In north-east England, Thirteen housing association which owns around 34,000 homes in the Tees Valley, has announced it will be demolishing five of its 18 tower blocks. The blocks’ 346 flats will be replaced by 100 new homes on sites in Thornaby and Middlesbrough. Residents will be moved out over the next 18 to 24 months and helped into their new homes by a specialist relocation co-ordinator. A spokesman said a review of its high-rise stock concluded the investment needed to maintain the five buildings “is not sustainable and could also lead to significantly increased service charges for tenants”. It insisted the blocks are fully compliant with building and fire safety regulations. All five were built in the 1960s using large panel system construction methods, the same building type used at Ronan Point in Newham, which killed four people in a partial collapse in 1968 following a gas explosion. A spokesperson said Thirteen does not have any further demolition plans for its other tower blocks but intends to retrofit them with sprinkler systems. Ian Wardle, chief executive of Thirteen, said: “This news will come as a shock to those living in these flats and we can assure them that it is not a decision that has been taken lightly. It is important to stress that all our high-rise buildings are safe and meet all the relevant standards and requirements. This decision has not been made because of safety concerns.”

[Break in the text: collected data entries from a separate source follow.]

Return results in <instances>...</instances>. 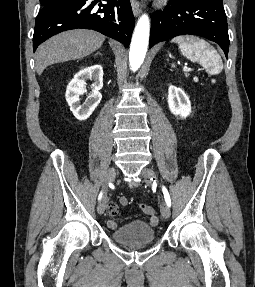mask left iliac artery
<instances>
[{"label": "left iliac artery", "mask_w": 255, "mask_h": 287, "mask_svg": "<svg viewBox=\"0 0 255 287\" xmlns=\"http://www.w3.org/2000/svg\"><path fill=\"white\" fill-rule=\"evenodd\" d=\"M162 190H163L165 201H166L167 205L170 206L171 205V200H170V196H169L168 190L164 186H163Z\"/></svg>", "instance_id": "left-iliac-artery-1"}]
</instances>
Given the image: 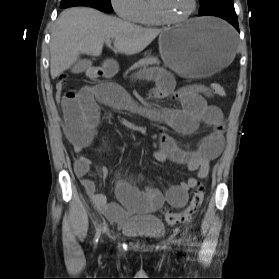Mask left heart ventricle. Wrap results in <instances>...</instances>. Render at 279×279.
<instances>
[{
  "instance_id": "1",
  "label": "left heart ventricle",
  "mask_w": 279,
  "mask_h": 279,
  "mask_svg": "<svg viewBox=\"0 0 279 279\" xmlns=\"http://www.w3.org/2000/svg\"><path fill=\"white\" fill-rule=\"evenodd\" d=\"M164 12L171 18L184 16L192 5V0H161Z\"/></svg>"
}]
</instances>
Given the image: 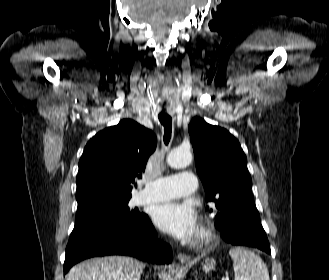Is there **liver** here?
<instances>
[{"instance_id": "obj_1", "label": "liver", "mask_w": 329, "mask_h": 280, "mask_svg": "<svg viewBox=\"0 0 329 280\" xmlns=\"http://www.w3.org/2000/svg\"><path fill=\"white\" fill-rule=\"evenodd\" d=\"M144 267L132 257L93 258L73 267L66 280H140Z\"/></svg>"}]
</instances>
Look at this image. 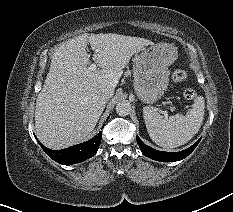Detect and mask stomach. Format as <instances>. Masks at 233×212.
I'll return each instance as SVG.
<instances>
[{
	"label": "stomach",
	"instance_id": "stomach-1",
	"mask_svg": "<svg viewBox=\"0 0 233 212\" xmlns=\"http://www.w3.org/2000/svg\"><path fill=\"white\" fill-rule=\"evenodd\" d=\"M173 44L160 42L144 47L133 60L134 90L144 103H154L169 83L168 67L177 59Z\"/></svg>",
	"mask_w": 233,
	"mask_h": 212
}]
</instances>
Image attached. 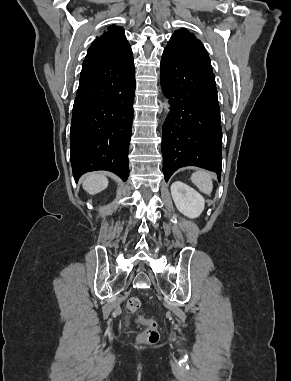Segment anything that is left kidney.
I'll use <instances>...</instances> for the list:
<instances>
[{"label":"left kidney","mask_w":291,"mask_h":381,"mask_svg":"<svg viewBox=\"0 0 291 381\" xmlns=\"http://www.w3.org/2000/svg\"><path fill=\"white\" fill-rule=\"evenodd\" d=\"M171 194L177 209L189 218H197L204 210V198L181 181L172 183Z\"/></svg>","instance_id":"left-kidney-1"}]
</instances>
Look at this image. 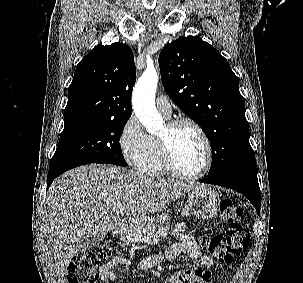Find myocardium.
Wrapping results in <instances>:
<instances>
[{
  "mask_svg": "<svg viewBox=\"0 0 303 283\" xmlns=\"http://www.w3.org/2000/svg\"><path fill=\"white\" fill-rule=\"evenodd\" d=\"M184 126L192 127L199 134L205 146L206 161L202 170L196 174H186L181 172L174 159L170 135L174 134L179 128ZM167 128L168 134L159 136L157 139L159 142L162 161L168 172L171 175L184 180H197L204 177L209 172L213 163L212 144L204 129L198 123L190 119L173 120L167 124Z\"/></svg>",
  "mask_w": 303,
  "mask_h": 283,
  "instance_id": "myocardium-1",
  "label": "myocardium"
}]
</instances>
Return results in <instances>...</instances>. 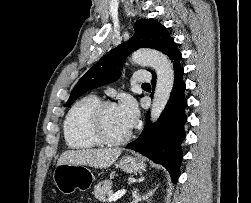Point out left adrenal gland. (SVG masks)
Here are the masks:
<instances>
[{
    "label": "left adrenal gland",
    "instance_id": "obj_1",
    "mask_svg": "<svg viewBox=\"0 0 251 203\" xmlns=\"http://www.w3.org/2000/svg\"><path fill=\"white\" fill-rule=\"evenodd\" d=\"M154 190L153 191H149L147 194H145L144 196H140V194L138 193V190L136 189L134 192H133V201L132 203H138L140 202L141 200H145L148 198V196H150L151 194H153Z\"/></svg>",
    "mask_w": 251,
    "mask_h": 203
}]
</instances>
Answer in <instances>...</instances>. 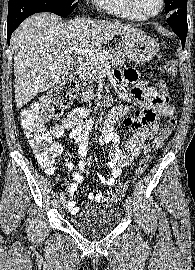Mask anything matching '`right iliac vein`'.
<instances>
[{"label": "right iliac vein", "instance_id": "1", "mask_svg": "<svg viewBox=\"0 0 195 270\" xmlns=\"http://www.w3.org/2000/svg\"><path fill=\"white\" fill-rule=\"evenodd\" d=\"M59 206H60L61 210L66 207V199L65 198L60 199Z\"/></svg>", "mask_w": 195, "mask_h": 270}]
</instances>
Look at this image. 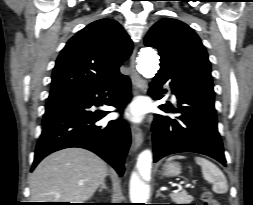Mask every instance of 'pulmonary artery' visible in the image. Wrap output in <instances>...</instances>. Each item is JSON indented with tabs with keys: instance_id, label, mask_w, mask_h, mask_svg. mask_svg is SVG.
<instances>
[{
	"instance_id": "pulmonary-artery-1",
	"label": "pulmonary artery",
	"mask_w": 253,
	"mask_h": 205,
	"mask_svg": "<svg viewBox=\"0 0 253 205\" xmlns=\"http://www.w3.org/2000/svg\"><path fill=\"white\" fill-rule=\"evenodd\" d=\"M172 99H173L174 101H176V96H175V95H172Z\"/></svg>"
}]
</instances>
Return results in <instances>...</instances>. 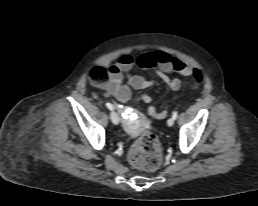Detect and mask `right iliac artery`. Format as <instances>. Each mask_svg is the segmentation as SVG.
<instances>
[{
	"mask_svg": "<svg viewBox=\"0 0 258 206\" xmlns=\"http://www.w3.org/2000/svg\"><path fill=\"white\" fill-rule=\"evenodd\" d=\"M105 105H106V107H107L108 109H110V110L113 109V106H112L111 103L107 102Z\"/></svg>",
	"mask_w": 258,
	"mask_h": 206,
	"instance_id": "obj_1",
	"label": "right iliac artery"
}]
</instances>
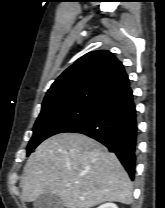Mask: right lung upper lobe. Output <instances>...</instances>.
<instances>
[{
    "mask_svg": "<svg viewBox=\"0 0 165 208\" xmlns=\"http://www.w3.org/2000/svg\"><path fill=\"white\" fill-rule=\"evenodd\" d=\"M128 86V75L111 52L92 51L79 58L55 80L42 107L62 103L96 104Z\"/></svg>",
    "mask_w": 165,
    "mask_h": 208,
    "instance_id": "1",
    "label": "right lung upper lobe"
}]
</instances>
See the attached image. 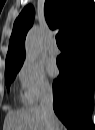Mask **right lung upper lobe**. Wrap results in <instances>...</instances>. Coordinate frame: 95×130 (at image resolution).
<instances>
[{
  "mask_svg": "<svg viewBox=\"0 0 95 130\" xmlns=\"http://www.w3.org/2000/svg\"><path fill=\"white\" fill-rule=\"evenodd\" d=\"M45 18L51 29L58 28L66 41L95 25L93 0H45ZM34 10L27 6L14 22L9 41L5 70L21 67L24 62V42L32 26Z\"/></svg>",
  "mask_w": 95,
  "mask_h": 130,
  "instance_id": "obj_1",
  "label": "right lung upper lobe"
}]
</instances>
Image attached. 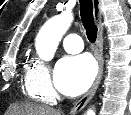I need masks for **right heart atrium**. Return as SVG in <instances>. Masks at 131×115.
<instances>
[{
    "mask_svg": "<svg viewBox=\"0 0 131 115\" xmlns=\"http://www.w3.org/2000/svg\"><path fill=\"white\" fill-rule=\"evenodd\" d=\"M25 87L28 94L44 103H52L57 93L52 85L48 66L41 60L31 62L25 76Z\"/></svg>",
    "mask_w": 131,
    "mask_h": 115,
    "instance_id": "d8ad5b80",
    "label": "right heart atrium"
}]
</instances>
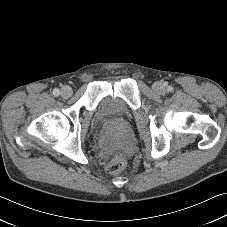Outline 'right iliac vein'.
<instances>
[{
	"instance_id": "1",
	"label": "right iliac vein",
	"mask_w": 227,
	"mask_h": 227,
	"mask_svg": "<svg viewBox=\"0 0 227 227\" xmlns=\"http://www.w3.org/2000/svg\"><path fill=\"white\" fill-rule=\"evenodd\" d=\"M72 94V89L69 86H64L61 91V95L64 98L70 97Z\"/></svg>"
}]
</instances>
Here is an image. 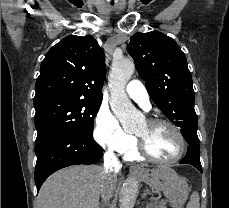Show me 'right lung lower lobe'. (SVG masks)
Instances as JSON below:
<instances>
[{
  "label": "right lung lower lobe",
  "mask_w": 229,
  "mask_h": 208,
  "mask_svg": "<svg viewBox=\"0 0 229 208\" xmlns=\"http://www.w3.org/2000/svg\"><path fill=\"white\" fill-rule=\"evenodd\" d=\"M35 153V183L38 192L43 182L61 168L97 163L103 155V148L93 140V136L63 130L35 144Z\"/></svg>",
  "instance_id": "right-lung-lower-lobe-1"
}]
</instances>
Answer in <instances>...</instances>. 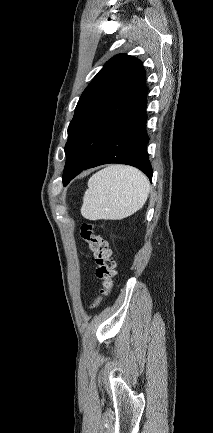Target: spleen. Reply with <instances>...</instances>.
Masks as SVG:
<instances>
[{"instance_id":"3e777b00","label":"spleen","mask_w":213,"mask_h":433,"mask_svg":"<svg viewBox=\"0 0 213 433\" xmlns=\"http://www.w3.org/2000/svg\"><path fill=\"white\" fill-rule=\"evenodd\" d=\"M150 190L147 177L138 169L111 165L88 181L81 214L89 220H120L145 204Z\"/></svg>"}]
</instances>
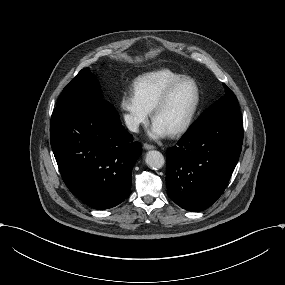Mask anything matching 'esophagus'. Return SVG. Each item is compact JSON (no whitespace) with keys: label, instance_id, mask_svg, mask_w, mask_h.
Returning a JSON list of instances; mask_svg holds the SVG:
<instances>
[{"label":"esophagus","instance_id":"34e87169","mask_svg":"<svg viewBox=\"0 0 285 285\" xmlns=\"http://www.w3.org/2000/svg\"><path fill=\"white\" fill-rule=\"evenodd\" d=\"M143 148H144L145 150H151V149H154L155 146L150 145V144H143Z\"/></svg>","mask_w":285,"mask_h":285}]
</instances>
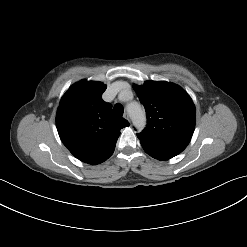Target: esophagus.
I'll return each mask as SVG.
<instances>
[{
  "mask_svg": "<svg viewBox=\"0 0 247 247\" xmlns=\"http://www.w3.org/2000/svg\"><path fill=\"white\" fill-rule=\"evenodd\" d=\"M126 120H128L129 122H130V116L126 113V114H124V116H123Z\"/></svg>",
  "mask_w": 247,
  "mask_h": 247,
  "instance_id": "1",
  "label": "esophagus"
}]
</instances>
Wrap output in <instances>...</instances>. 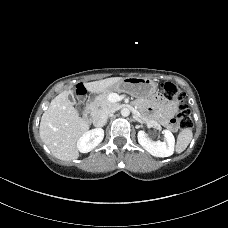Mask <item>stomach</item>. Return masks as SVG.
<instances>
[{
  "instance_id": "stomach-1",
  "label": "stomach",
  "mask_w": 228,
  "mask_h": 228,
  "mask_svg": "<svg viewBox=\"0 0 228 228\" xmlns=\"http://www.w3.org/2000/svg\"><path fill=\"white\" fill-rule=\"evenodd\" d=\"M157 83L145 77H126L106 89L103 93L108 94L112 91L124 92L134 97L147 98L152 96L157 90Z\"/></svg>"
}]
</instances>
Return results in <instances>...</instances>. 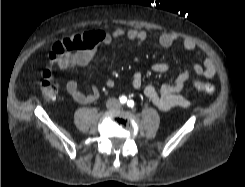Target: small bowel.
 Listing matches in <instances>:
<instances>
[{"instance_id": "obj_1", "label": "small bowel", "mask_w": 245, "mask_h": 187, "mask_svg": "<svg viewBox=\"0 0 245 187\" xmlns=\"http://www.w3.org/2000/svg\"><path fill=\"white\" fill-rule=\"evenodd\" d=\"M87 43L89 48L83 51H77L56 60V64L60 69H67L72 66H85L89 64L95 54V47L100 45L104 48L111 45L114 40L127 38L137 45L143 44L148 39V34L140 29H122L116 28L111 32L94 29L87 34ZM159 44L168 48L177 41H182L186 50L197 52L196 43L190 38H181L177 34L162 33L159 36ZM50 60L51 52L49 54ZM170 66L167 63H156L152 66V71L156 74H164L168 72ZM216 74V66L210 57H206L202 63L194 64L190 69L181 72L168 85H163L159 89L152 84L144 85L143 77L140 73H134L131 76L130 83L135 89H143V93L158 109L169 111L175 107H188L191 102L189 99L181 95V91L186 87L188 81L195 75H202L206 78H212ZM112 81H108L107 86L111 87ZM66 92L80 104H89L98 99L100 92L97 88H92L89 93H85L79 89L76 80H70L66 84Z\"/></svg>"}]
</instances>
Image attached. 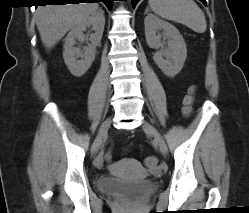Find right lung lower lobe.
Listing matches in <instances>:
<instances>
[{
	"label": "right lung lower lobe",
	"instance_id": "obj_1",
	"mask_svg": "<svg viewBox=\"0 0 249 213\" xmlns=\"http://www.w3.org/2000/svg\"><path fill=\"white\" fill-rule=\"evenodd\" d=\"M82 1H95V2H104L109 10L112 9L114 0H46L45 2L55 3V4H66V3H80ZM44 2V3H45Z\"/></svg>",
	"mask_w": 249,
	"mask_h": 213
}]
</instances>
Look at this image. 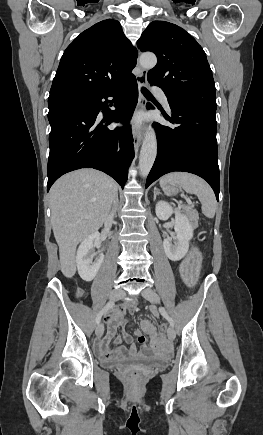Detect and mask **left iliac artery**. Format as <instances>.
<instances>
[{"instance_id": "44dca946", "label": "left iliac artery", "mask_w": 263, "mask_h": 435, "mask_svg": "<svg viewBox=\"0 0 263 435\" xmlns=\"http://www.w3.org/2000/svg\"><path fill=\"white\" fill-rule=\"evenodd\" d=\"M159 311L161 313V315L169 322L170 326L174 327V321L172 320V318L168 315V313L166 312V310L161 307L159 308Z\"/></svg>"}]
</instances>
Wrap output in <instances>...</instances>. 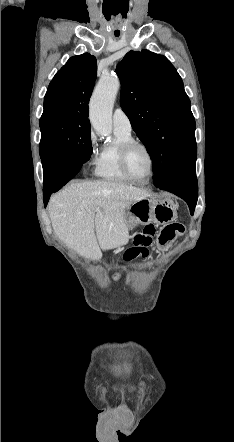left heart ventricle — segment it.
<instances>
[{"label":"left heart ventricle","instance_id":"left-heart-ventricle-1","mask_svg":"<svg viewBox=\"0 0 234 442\" xmlns=\"http://www.w3.org/2000/svg\"><path fill=\"white\" fill-rule=\"evenodd\" d=\"M131 173L139 180H146L150 174V161L147 153L141 147L131 149L128 156Z\"/></svg>","mask_w":234,"mask_h":442}]
</instances>
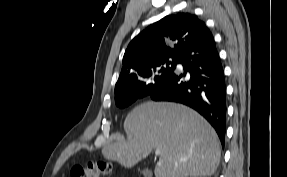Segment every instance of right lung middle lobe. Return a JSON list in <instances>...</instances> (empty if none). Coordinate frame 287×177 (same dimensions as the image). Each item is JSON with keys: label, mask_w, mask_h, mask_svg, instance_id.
<instances>
[{"label": "right lung middle lobe", "mask_w": 287, "mask_h": 177, "mask_svg": "<svg viewBox=\"0 0 287 177\" xmlns=\"http://www.w3.org/2000/svg\"><path fill=\"white\" fill-rule=\"evenodd\" d=\"M177 63V59L159 61L144 73L136 85L115 87L116 105L124 108L141 98L154 84L172 73Z\"/></svg>", "instance_id": "right-lung-middle-lobe-1"}]
</instances>
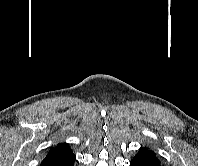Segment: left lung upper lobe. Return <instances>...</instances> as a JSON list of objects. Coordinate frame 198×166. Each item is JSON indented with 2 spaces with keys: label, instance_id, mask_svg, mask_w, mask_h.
<instances>
[{
  "label": "left lung upper lobe",
  "instance_id": "left-lung-upper-lobe-1",
  "mask_svg": "<svg viewBox=\"0 0 198 166\" xmlns=\"http://www.w3.org/2000/svg\"><path fill=\"white\" fill-rule=\"evenodd\" d=\"M137 154H141L143 156H146V157H149V158H152V159H155V160H158L159 161V159L156 156V154L152 150H150L149 148H147V147H141L139 149V152Z\"/></svg>",
  "mask_w": 198,
  "mask_h": 166
}]
</instances>
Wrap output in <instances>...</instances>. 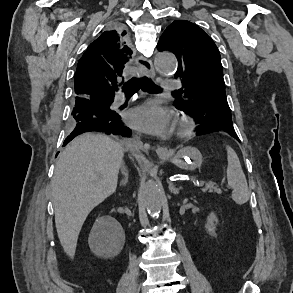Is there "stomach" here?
Wrapping results in <instances>:
<instances>
[{"label": "stomach", "mask_w": 293, "mask_h": 293, "mask_svg": "<svg viewBox=\"0 0 293 293\" xmlns=\"http://www.w3.org/2000/svg\"><path fill=\"white\" fill-rule=\"evenodd\" d=\"M169 160L183 170H195L202 164V155L197 148L186 146L170 157Z\"/></svg>", "instance_id": "1"}]
</instances>
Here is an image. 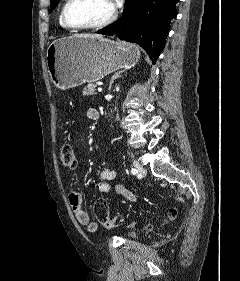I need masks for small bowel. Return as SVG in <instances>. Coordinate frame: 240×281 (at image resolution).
<instances>
[{
	"label": "small bowel",
	"instance_id": "small-bowel-1",
	"mask_svg": "<svg viewBox=\"0 0 240 281\" xmlns=\"http://www.w3.org/2000/svg\"><path fill=\"white\" fill-rule=\"evenodd\" d=\"M87 117L90 120H97L99 118V113L96 109L91 108L87 111ZM115 177L116 172L113 169H102L99 175V182L97 183L98 192L100 194H108L111 191L110 182L114 180ZM77 185L79 189L74 190L69 194L70 207L77 222L81 225L86 226L88 232L94 233L98 230V224L90 220V216L83 205V193L80 190L81 184L78 183ZM115 192L131 202H134L136 200V196L122 184H117L115 186Z\"/></svg>",
	"mask_w": 240,
	"mask_h": 281
}]
</instances>
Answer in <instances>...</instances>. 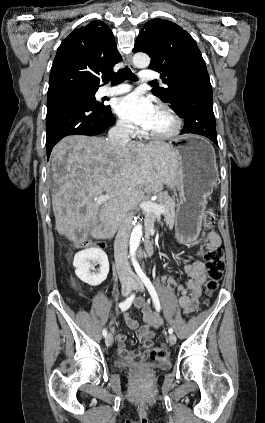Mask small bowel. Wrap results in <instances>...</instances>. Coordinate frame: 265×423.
<instances>
[{"mask_svg": "<svg viewBox=\"0 0 265 423\" xmlns=\"http://www.w3.org/2000/svg\"><path fill=\"white\" fill-rule=\"evenodd\" d=\"M207 242L209 246H219L221 239L215 231H207L201 238ZM203 251L201 250L199 254ZM185 273L189 279L186 283L180 284L172 278H164V281L173 287L178 294V301L185 313H192L198 308V301L201 295V288L206 279L205 264L197 258L190 264L186 265ZM133 307L139 311L141 322L130 316L127 312L124 316L126 325L133 330H136L137 339L141 345L139 349L131 350L126 348V336L122 333H116L115 339L118 343V353L122 359L127 362L144 359L147 357L149 350L152 347V339L154 337V328H159L163 321L162 318L152 311L143 298H137L134 301Z\"/></svg>", "mask_w": 265, "mask_h": 423, "instance_id": "1", "label": "small bowel"}]
</instances>
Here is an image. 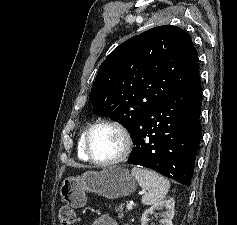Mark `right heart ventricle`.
<instances>
[{"label": "right heart ventricle", "mask_w": 237, "mask_h": 225, "mask_svg": "<svg viewBox=\"0 0 237 225\" xmlns=\"http://www.w3.org/2000/svg\"><path fill=\"white\" fill-rule=\"evenodd\" d=\"M86 131L84 130L78 139V145H77V154L79 159L83 161H88L89 159L87 158L85 151H84V138H85Z\"/></svg>", "instance_id": "right-heart-ventricle-1"}]
</instances>
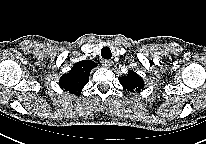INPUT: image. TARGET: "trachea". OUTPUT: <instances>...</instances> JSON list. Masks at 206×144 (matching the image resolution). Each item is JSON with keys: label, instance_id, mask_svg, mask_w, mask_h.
Wrapping results in <instances>:
<instances>
[{"label": "trachea", "instance_id": "trachea-1", "mask_svg": "<svg viewBox=\"0 0 206 144\" xmlns=\"http://www.w3.org/2000/svg\"><path fill=\"white\" fill-rule=\"evenodd\" d=\"M101 56H102V58L107 59V60L111 59L112 53H111L110 48L109 47H103L102 50H101Z\"/></svg>", "mask_w": 206, "mask_h": 144}]
</instances>
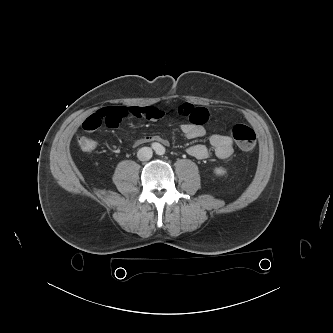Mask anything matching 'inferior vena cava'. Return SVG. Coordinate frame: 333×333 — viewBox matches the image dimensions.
I'll return each instance as SVG.
<instances>
[{
	"instance_id": "inferior-vena-cava-1",
	"label": "inferior vena cava",
	"mask_w": 333,
	"mask_h": 333,
	"mask_svg": "<svg viewBox=\"0 0 333 333\" xmlns=\"http://www.w3.org/2000/svg\"><path fill=\"white\" fill-rule=\"evenodd\" d=\"M153 155V151L150 147H143L140 148L138 153H137V157L139 160L141 161H148L151 159Z\"/></svg>"
}]
</instances>
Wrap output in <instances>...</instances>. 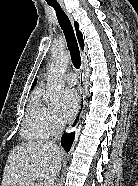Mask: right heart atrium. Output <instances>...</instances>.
<instances>
[{
	"label": "right heart atrium",
	"mask_w": 138,
	"mask_h": 186,
	"mask_svg": "<svg viewBox=\"0 0 138 186\" xmlns=\"http://www.w3.org/2000/svg\"><path fill=\"white\" fill-rule=\"evenodd\" d=\"M46 125L50 134L56 133L62 127L55 110L49 109L46 115Z\"/></svg>",
	"instance_id": "obj_1"
}]
</instances>
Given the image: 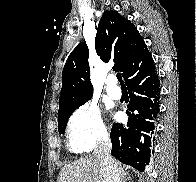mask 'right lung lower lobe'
<instances>
[{"instance_id": "98d812e1", "label": "right lung lower lobe", "mask_w": 196, "mask_h": 182, "mask_svg": "<svg viewBox=\"0 0 196 182\" xmlns=\"http://www.w3.org/2000/svg\"><path fill=\"white\" fill-rule=\"evenodd\" d=\"M125 83L130 96V118L126 125L113 124L111 154L143 172L150 161L161 90L152 56L128 74Z\"/></svg>"}]
</instances>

Down on the south coast residents are to be moved out of two Portsmouth tower blocks to allow strengthening works to be completed, after structural investigations found the two 18-storey buildings’ concrete was “not as strong as expected”, Horatia House and Leamington House, owned by Portsmouth City Council, are home to around 800 people. The blocks were built using the Bison system of large panel construction – the same as that used at two high rise tower blocks in Rugby where the council has taken similar measures. The two blocks had dangerous ACM cladding removed last year following the Grenfell Tower fire. The structural issues were discovered while the council was looking to replace the cladding. Residents of the 272 flats will not be evacuated immediately but will be moved out once suitable new homes are found. It is expected to be spring 2019 before all residents have left the blocks, with “extra security measures” introduced in the interim. Gerald Vernon-Jackson, Liberal Democrat leader of the council said: “It is very important that people realise there is no immediate danger from day-to-day living in the buildings but, as our number one priority is resident safety, we are starting the process of moving people to new homes.” There are five other council-owned LPS blocks in Portsmouth, but the authority said it has no concerns about these following structural surveys.
Meanwhile North Ayrshire Council in Scotland has decided to demolish five tower blocks in Irvine after a majority of residents voted in favour of the proposal. But two other blocks in Saltcoats were reprieved and instead will be fitted with water sprinkler systems. A rehousing strategy will see the Irvine residents rehoused in “high-quality” homes on the site and elsewhere in the area. Joe Cullinane, leader of the council, said: “From the outset, we said we would listen to what the residents wanted and that is reflected in the decisions made.”